> **HOW TO COMPLETE THIS TASK**: Output exactly what appears from the line containing "Gerne hören wir dazu auch ihre" to the end of the data below, and nothing more.

----- DATASET ENTRIES -----

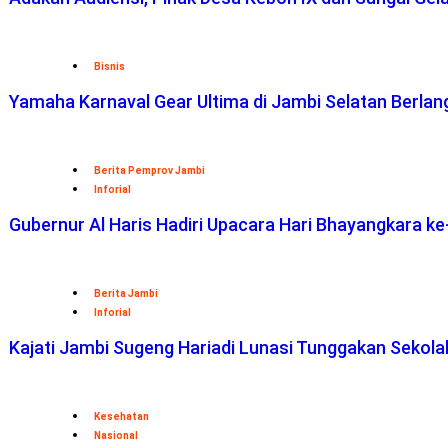
Bisnis
Yamaha Karnaval Gear Ultima di Jambi Selatan Berlan
Berita Pemprov Jambi
Inforial
Gubernur Al Haris Hadiri Upacara Hari Bhayangkara ke
Berita Jambi
Inforial
Kajati Jambi Sugeng Hariadi Lunasi Tunggakan Sekol
Kesehatan
Nasional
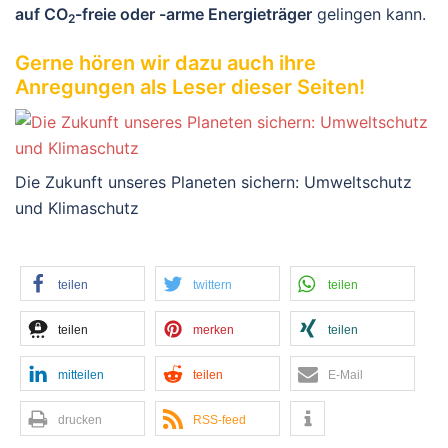
auf CO
-freie oder -arme Energieträger
gelingen kann.
2
Gerne hören wir dazu auch ihre
Anregungen als Leser dieser Seiten!
Die Zukunft unseres Planeten sichern: Umweltschutz
und Klimaschutz
teilen
twittern
teilen
teilen
merken
teilen
mitteilen
teilen
E-Mail
drucken
RSS-feed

-----

> **RESPONSE TO THIS TASK**:
Gerne hören wir dazu auch ihre
Anregungen als Leser dieser Seiten!
Die Zukunft unseres Planeten sichern: Umweltschutz
und Klimaschutz
teilen
twittern
teilen
teilen
merken
teilen
mitteilen
teilen
E-Mail
drucken
RSS-feed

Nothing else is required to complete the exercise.